Recensione – Riabilitare l’inconscio

Psicoanalisi applicata alla disabilità intellettiva

Franco Lolli

Riabilitare l’inconscio. Psicoanalisi applicata alla disabilità intellettiva

Edizioni ETS, Pisa 2012, pp.154, € 14,00

Franco Lolli

Riabilitare l’inconscio. Psicoanalisi applicata alla disabilità intellettiva

Edizioni ETS, Pisa 2012, pp.154, € 14,00

Franco Lolli è uno dei pochi seri professionisti che, in Italia, si è occupato con dedizione e puntigliosa accuratezza di un tema scarsamente visitato dalla letteratura clinica, quale quello per l’appunto della disabilità intellettiva. Ma, c’è di più, Lolli, e questo può stupire, non è un consumato psichiatra, un entomologo della psiche che passa la sua vita a testare e classificare, né un accanito cognitivista, refrattario alle storie degli individui affetti da disabilità intellettiva, alle loro umane e spesso dolorose vicissitudini. Lolli è uno psicoanalista e da quella posizione, e non da altre, si addentra nei meandri del cosiddetto mentale.

Così, partendo dalla ricchezza di una concreta esperienza, Lolli ci prende per mano e ci guida nei labirinti della disabilità mentale. Ci mostra, passo passo, caso per caso, il modo in cui il mentale si annoda al corpo, alla pulsione. E, ancora, il ruolo che l’inconscio vi assume. La posta in gioco è decisiva, ben preannunciata dal titolo del libro. Si parla spesso di riabilitazione, ma spesso tale pratica finisce per circoscrivere una serie di azioni manipolatorie che pongono il disabile nella posizione di oggetto delle cure altrui. Da psicoanalista, Lolli si pone invece (e giustamente) il problema del suo essere individuale e di come sia proprio questa cifra personale a essere compromessa sia dalla disabilità in quanto tale, che dalle “terapie” che si propongono di porvi rimedio. Scrive Lolli: “Il senso della vita del paziente con ritardo mentale si consuma, di conseguenza, tutto sul piano della semplice determinazione diagnostica, svuotando di significato soggettivo ogni suo gesto. In altre parole, non vi è soggetto dietro l’azione del paziente ma solo deficit che ne dirige e ne condiziona lo svolgimento”. Da qui, l’importanza dell’analisi che Lolli dedica alle vie attraverso le quali si fa strada, seppur a fatica, la soggettività nel disabile, ma anche a quel che accade dal lato del cosiddetto o supposto “normale”, le virgolette sono d’obbligo, che è chiamato ad occuparsene, cioè l’operatore.
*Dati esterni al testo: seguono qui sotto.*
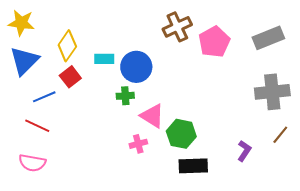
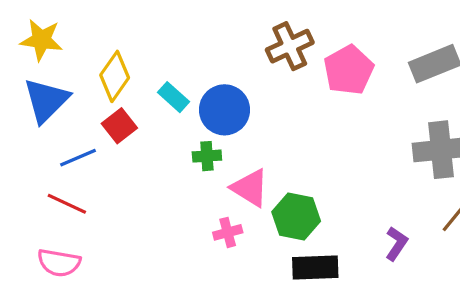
cyan rectangle: (104, 59) -> (174, 97), turned 42

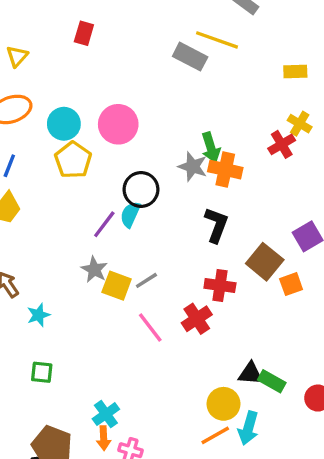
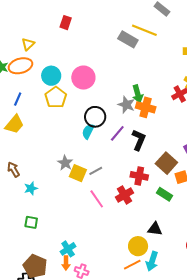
yellow triangle: (17, 56) -> (28, 44), moved
purple line: (104, 224) -> (117, 133), moved
green rectangle: (272, 381) -> (165, 194), moved

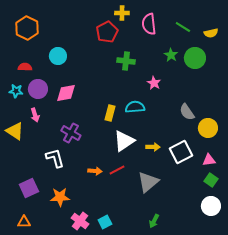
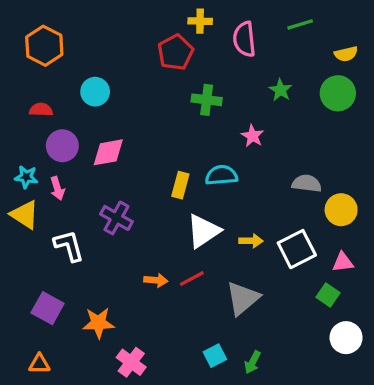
green line: (183, 27) -> (300, 24), moved, turned -49
green circle: (195, 58) -> (338, 93), moved
cyan star: (16, 91) -> (26, 177), moved
gray semicircle: (187, 112) -> (307, 183), turned 132
white L-shape: (55, 158) -> (69, 246), moved
green square: (211, 180) -> (328, 295), moved
purple square: (29, 188) -> (48, 308), turned -36
cyan square: (105, 222) -> (215, 356), moved

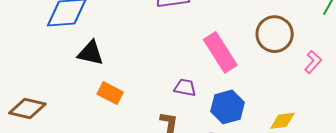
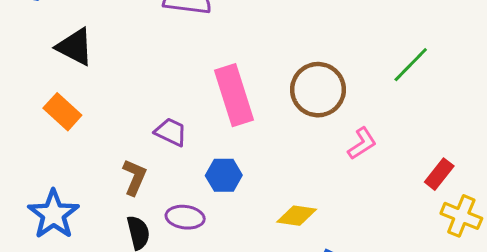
black triangle: (91, 53) -> (75, 47), moved
blue hexagon: (228, 107) -> (224, 175), size x0.7

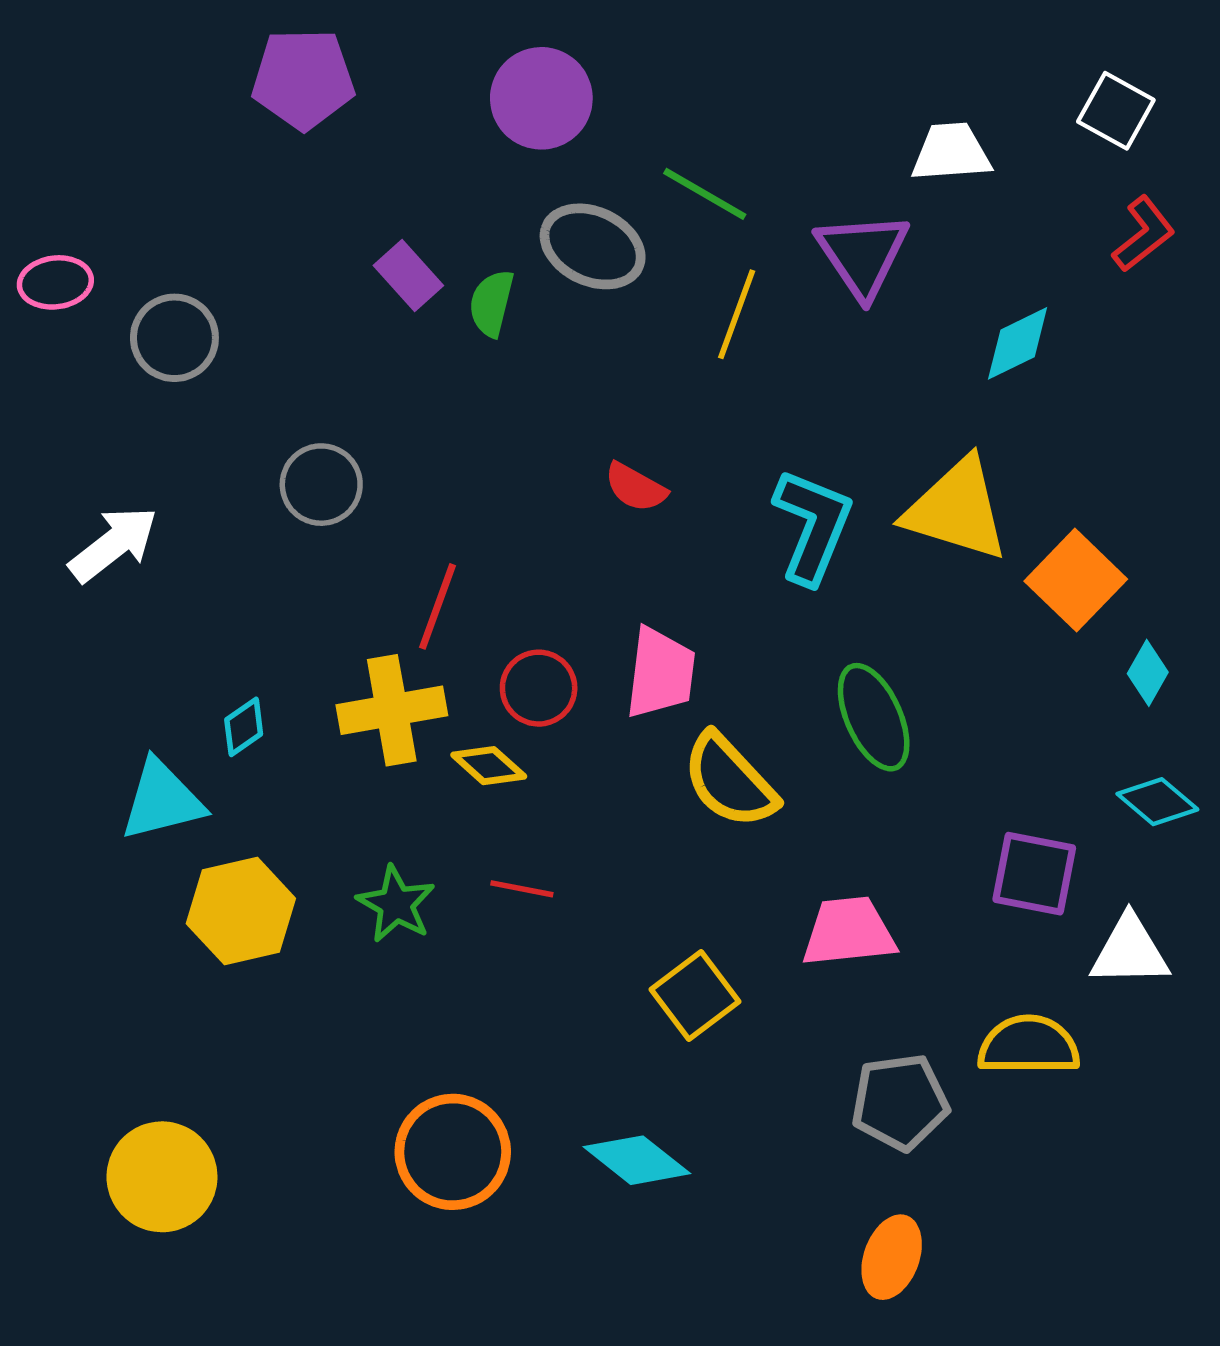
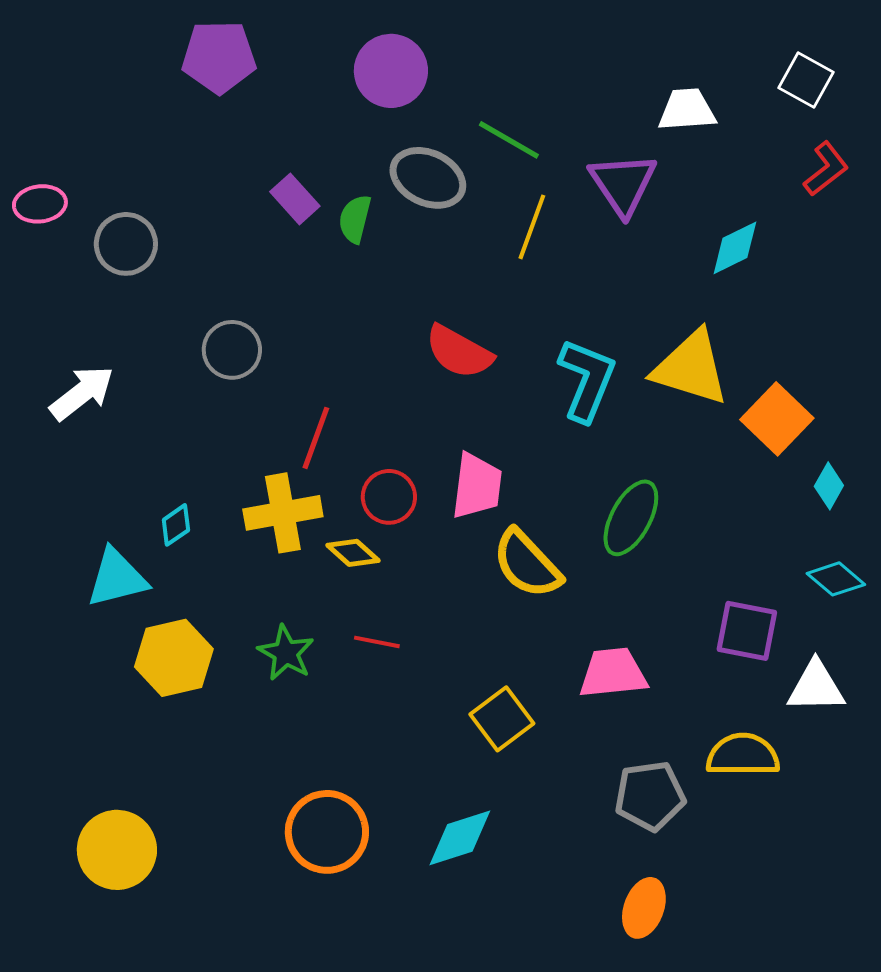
red semicircle: (635, 487) -> (459, 352), size x1.5
green ellipse: (874, 717) -> (631, 518), turned 52
cyan diamond: (637, 1160) -> (460, 838), turned -56

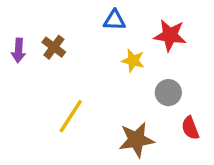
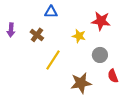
blue triangle: (114, 20) -> (51, 12), moved
brown cross: (54, 47) -> (37, 35), moved
yellow line: (71, 116) -> (53, 60), moved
Se, infatti, la debilità testimonia nella produzione psichica del soggetto di una sorta di strapotere devastante dell’immaginario, non occorre dimenticare come, poste le debite distanze, una faccenda analoga si presenta sul versante dell’operatore, a partire dalle suggestioni più o meno pregiudiziali che la relazione con il disabile sollecita, alimentando in maniera spropositata quella dimensione controtransferale che finisce per essere, in ultima istanza, veridicamente e letteralmente contro il  transfert e dunque antagonista alla costituzione di un rapporto che mobiliti una dialettica vitale tra operatore e utente. Estremamente sottile, in  proposito, è la lucida interpretazione che Lolli fornisce di questo controverso aspetto della clinica e della pratica educativa. Esaltato acriticamente, in talune teorie, demonizzato drasticamente, in altre. Lolli, indubbiamente, ben conosce ciò di cui parla e ne coglie il ruolo fondamentale all’interno del lavoro con persone disabili sul piano intellettivo. Il controtransfert diventa così un nodo problematico di cui evidenzia le potenzialità che contiene al suo interno. Il desiderio dell’operatore di mantenersi vivo in una situazione che lo espone costantemente all’esperienza della frustrazione e dell’impotenza e, nel contempo, la necessità che tale disposizione non si orienti negativamente sull’altro, fonte di un godimento inconfessabile nel quale l’operatore reperisce la soluzione alle tensioni che il suo lavoro ha generato.

Per la rigorosità dell’approccio teorico, per la sentita e documentata partecipazione, aliena da ogni facile sentimentalismo, che percorrono le pagine del testo, “Riabilitare l’inconscio” è un libro che traccia con chiarezza il campo entro cui si esercita e, in un certo senso, si dovrebbe esercitare l’agire responsabile di ogni operatore che interviene nella disabilità. In tempi di furori standardizzanti, di programmazioni forzate e quantificate, il libro di Lolli è un’occasione unica per non smettere di pensare la soggettività, laddove la tendenza conformista sembra quella di farne un inutile orpello che arreca solo disturbo a un preteso efficientismo che vuole solo negarla.